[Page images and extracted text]
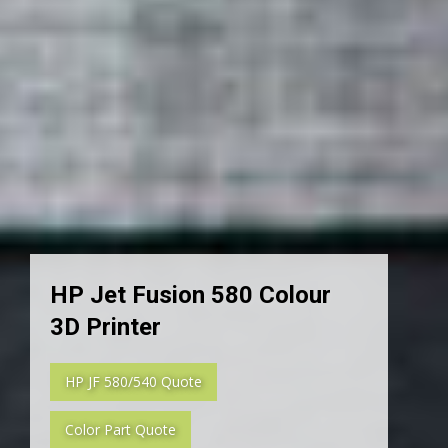
HP Jet Fusion 580 Colour
3D Printer
HP JF 580/540 Quote
Color Part Quote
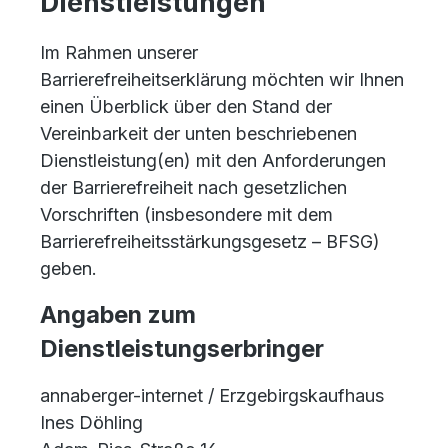
Dienstleistungen
Im Rahmen unserer
Barrierefreiheitserklärung möchten wir Ihnen
einen Überblick über den Stand der
Vereinbarkeit der unten beschriebenen
Dienstleistung(en) mit den Anforderungen
der Barrierefreiheit nach gesetzlichen
Vorschriften (insbesondere mit dem
Barrierefreiheitsstärkungsgesetz – BFSG)
geben.
Angaben zum
Dienstleistungserbringer
annaberger-internet / Erzgebirgskaufhaus
Ines Döhling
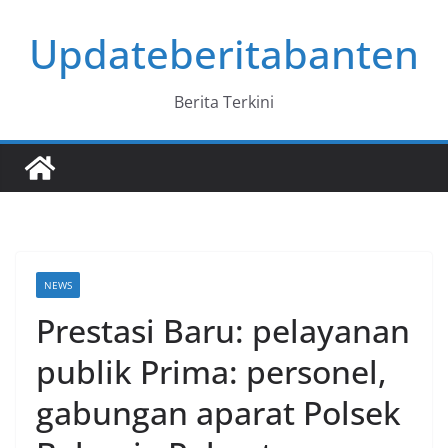
Skip
Updateberitabanten
to
content
Berita Terkini
NEWS
Prestasi Baru: pelayanan
publik Prima: personel,
gabungan aparat Polsek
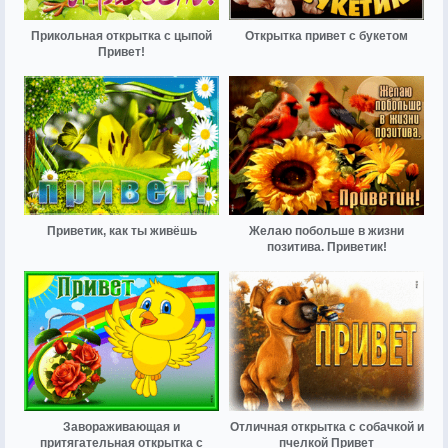
Прикольная открытка с цыпой
Открытка привет с букетом
Привет!
Приветик, как ты живёшь
Желаю побольше в жизни
позитива. Приветик!
Завораживающая и
Отличная открытка с собачкой и
притягательная открытка с
пчелкой Привет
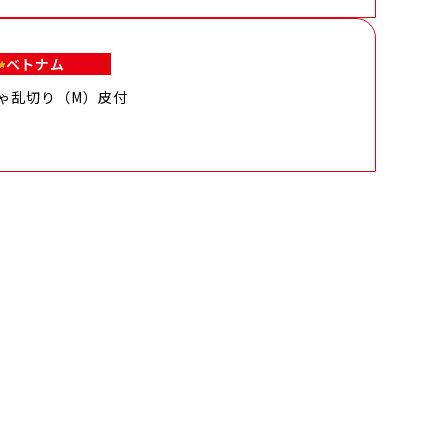
ベトナム
ゃ乱切り（M）皮付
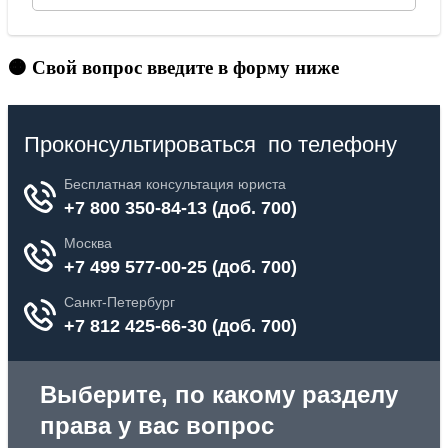
🟠 Свой вопрос введите в форму ниже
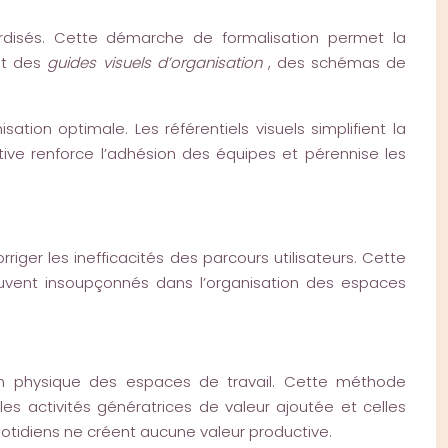
ndardisés. Cette démarche de formalisation permet la
nt des
guides visuels d’organisation
, des schémas de
ation optimale. Les référentiels visuels simplifient la
ive renforce l’adhésion des équipes et pérennise les
rriger les inefficacités des parcours utilisateurs. Cette
ouvent insoupçonnés dans l’organisation des espaces
ion physique des espaces de travail. Cette méthode
les activités génératrices de valeur ajoutée et celles
tidiens ne créent aucune valeur productive.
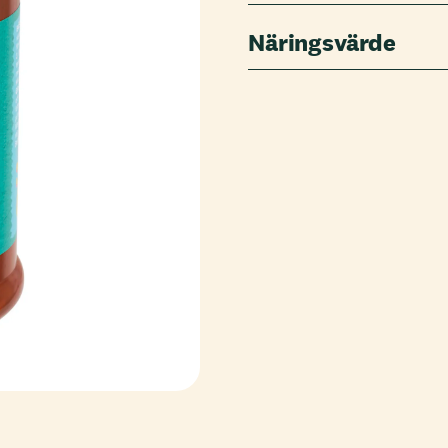
Näringsvärde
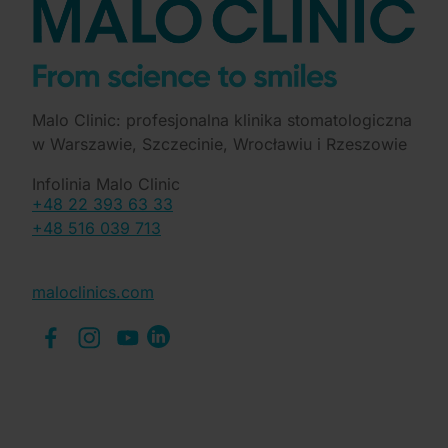
Malo Clinic: profesjonalna klinika stomatologiczna
w Warszawie, Szczecinie, Wrocławiu i Rzeszowie
Infolinia Malo Clinic
+48 22 393 63 33
+48 516 039 713
maloclinics.com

§ THE PROBLEM:
Copy only the lines running from the one that holds "tidiens ne créent aucune valeur productive." through the last line of the data, and include both of those lines. Do not copy any pictures.

§ EXERCISE RESPONSE:
tidiens ne créent aucune valeur productive.
Näringsvärde
Malo Clinic: profesjonalna klinika stomatologiczna
w Warszawie, Szczecinie, Wrocławiu i Rzeszowie
Infolinia Malo Clinic
+48 22 393 63 33
+48 516 039 713
maloclinics.com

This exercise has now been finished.